• **Task**
From the line containing "活动策划，企业形象策划，赛事活动策划，公关活动策划，企业营" to the end of the data, retype every line exactly and nothing else. Drop the pictures.

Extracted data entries

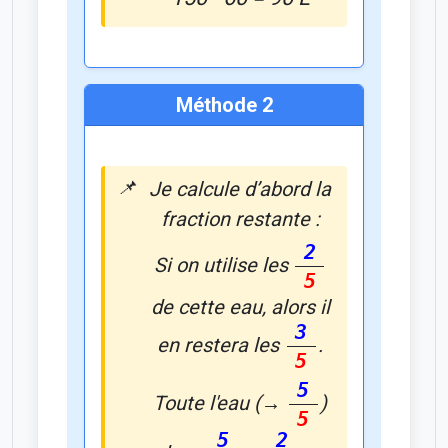
Méthode 2
Je calcule d’abord la
fraction restante :
2
Si on utilise les
5
de cette eau, alors il
3
en restera les
.
5
5
Toute l'eau (→
)
5
5
2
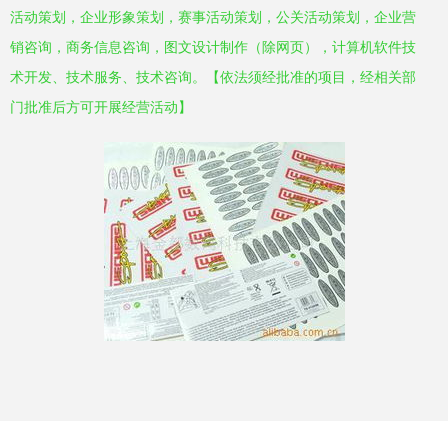
活动策划，企业形象策划，赛事活动策划，公关活动策划，企业营
销咨询，商务信息咨询，图文设计制作（除网页），计算机软件技
术开发、技术服务、技术咨询。【依法须经批准的项目，经相关部
门批准后方可开展经营活动】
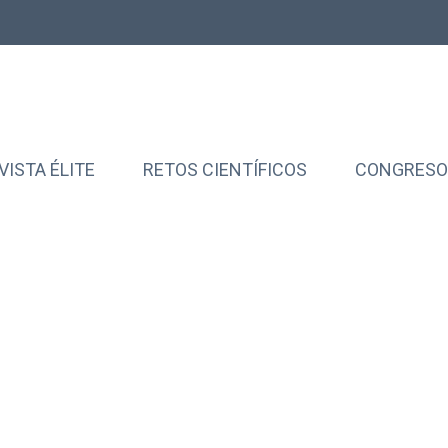
VISTA ÉLITE
RETOS CIENTÍFICOS
CONGRESOS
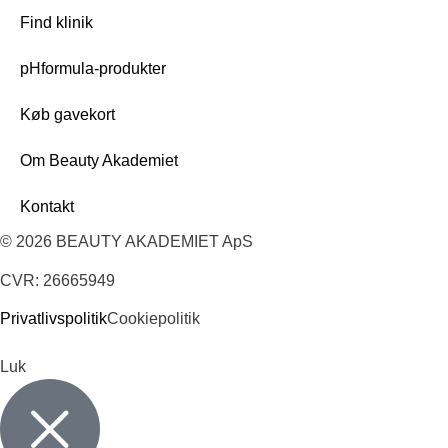
Find klinik
pHformula-produkter
Køb gavekort
Om Beauty Akademiet
Kontakt
© 2026 BEAUTY AKADEMIET ApS
CVR: 26665949
Privatlivspolitik
Cookiepolitik
Luk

• **Answer**
活动策划，企业形象策划，赛事活动策划，公关活动策划，企业营
销咨询，商务信息咨询，图文设计制作（除网页），计算机软件技
术开发、技术服务、技术咨询。【依法须经批准的项目，经相关部
门批准后方可开展经营活动】
VISTA ÉLITE
RETOS CIENTÍFICOS
CONGRESOS
Find klinik
pHformula-produkter
Køb gavekort
Om Beauty Akademiet
Kontakt
© 2026 BEAUTY AKADEMIET ApS
CVR: 26665949
Privatlivspolitik
Cookiepolitik
Luk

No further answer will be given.